Nothing but the pictures may be left out. Restate the rest of the entries word for word.
Data supplied section start
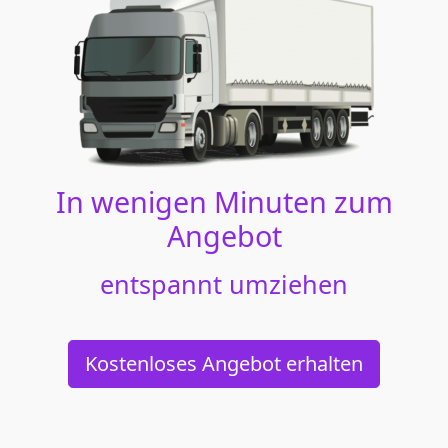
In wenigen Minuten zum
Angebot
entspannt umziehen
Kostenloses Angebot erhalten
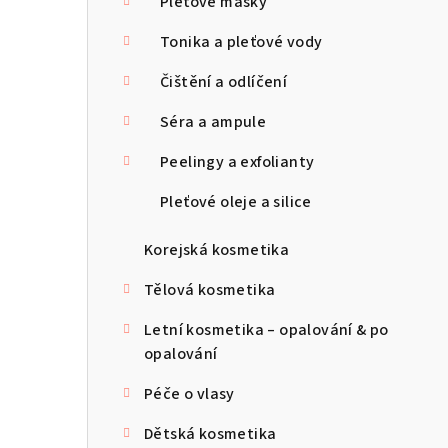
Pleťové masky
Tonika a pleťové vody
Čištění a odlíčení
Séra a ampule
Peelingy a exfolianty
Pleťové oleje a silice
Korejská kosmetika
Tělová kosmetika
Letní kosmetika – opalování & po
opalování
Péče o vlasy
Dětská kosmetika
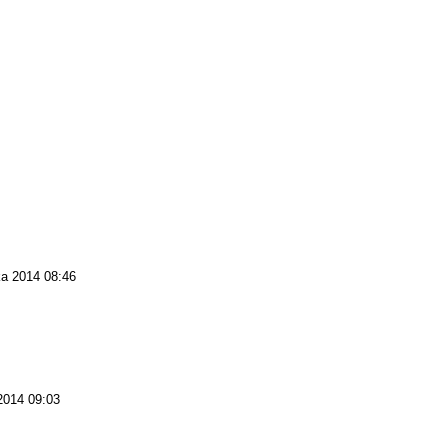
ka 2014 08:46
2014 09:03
Data supplied section end
_Reply to the exercise_
In wenigen Minuten zum
Angebot
entspannt umziehen
Kostenloses Angebot erhalten
Pleťové masky
Tonika a pleťové vody
Čištění a odlíčení
Séra a ampule
Peelingy a exfolianty
Pleťové oleje a silice
Korejská kosmetika
Tělová kosmetika
Letní kosmetika – opalování & po
opalování
Péče o vlasy
Dětská kosmetika
ka 2014 08:46
2014 09:03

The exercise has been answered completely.